Tunable Layered (Na,Mn)V8O20·nH2O Cathode Material for High‐Performance Aqueous Zinc Ion Batteries

Rechargeable aqueous zinc‐ion batteries (ZIBs) show promise for use in energy storage. However, the development of ZIBs has been plagued by the limited cathode candidates, which usually show low capacity or poor cycling performance. Here, a reversible Zn//(Na,Mn)V8O20·nH2O system is reported, the introduction of manganese (Mn) ions in NaV8O20 to form (Na,Mn)V8O20 exhibits an outstanding electrochemical performance with a capacity of 377 mA h g−1 at a current density of 0.1 A g−1. Through experimental and theoretical results, it is discovered that the outstanding performance of (Na,Mn)V8O20·nH2O is ascribed to the Mn2+/Mn3+‐induced high electrical conductivity and Na+‐induced fast migration of Zn2+. Other cathode materials derived from (Na,Mn)V8O20·nH2O by substituting Mn with Fe, Co, Ni, Ca, and K are explored to confirm the unique advantages of transition metal ions.

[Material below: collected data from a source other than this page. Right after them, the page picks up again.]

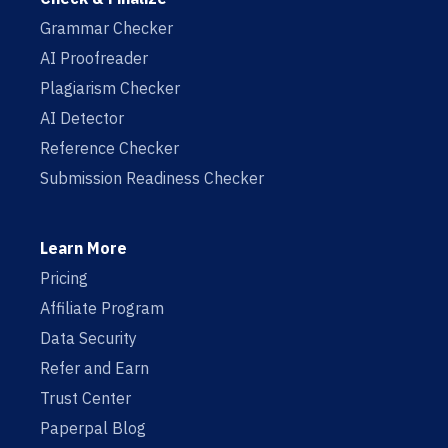
Grammar Checker
AI Proofreader
Plagiarism Checker
AI Detector
Reference Checker
Submission Readiness Checker
Learn More
Pricing
Affiliate Program
Data Security
Refer and Earn
Trust Center
Paperpal Blog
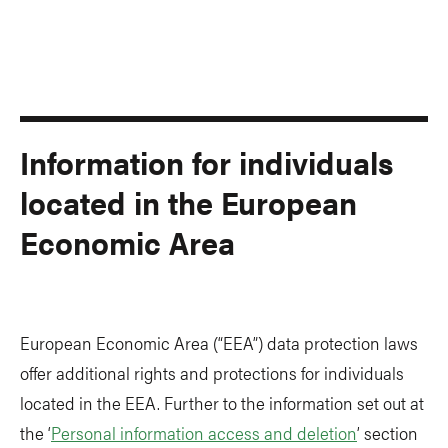
Information for individuals
located in the European
Economic Area
European Economic Area (“EEA”) data protection laws
offer additional rights and protections for individuals
located in the EEA. Further to the information set out at
the ‘
Personal information access and deletion
’ section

With an increase in Mn content in NaV8O20, (Na0.33,Mn0.65)V8O20 ·nH2O can deliver a reversible capacity of 150 mA h g−1 and a capacity retention of 99% after 1000 cycles, which may open new opportunities for the development of high‐performance aqueous ZIBs. Mn‐doped NaV8O20 is synthesized via a one‐step hydrothermal reaction. The Mott–Schottky plots, Tafel curves and calculation results are given to explain the improved cycling performance of Mn‐doped NaV8O20. Other cathode materials derived from (Na,Mn)V8O20·nH2O by substituting Mn with Fe, Co, Ni, Ca, and K are explored to confirm the unique advantages of transition metal ions in NaV8O20.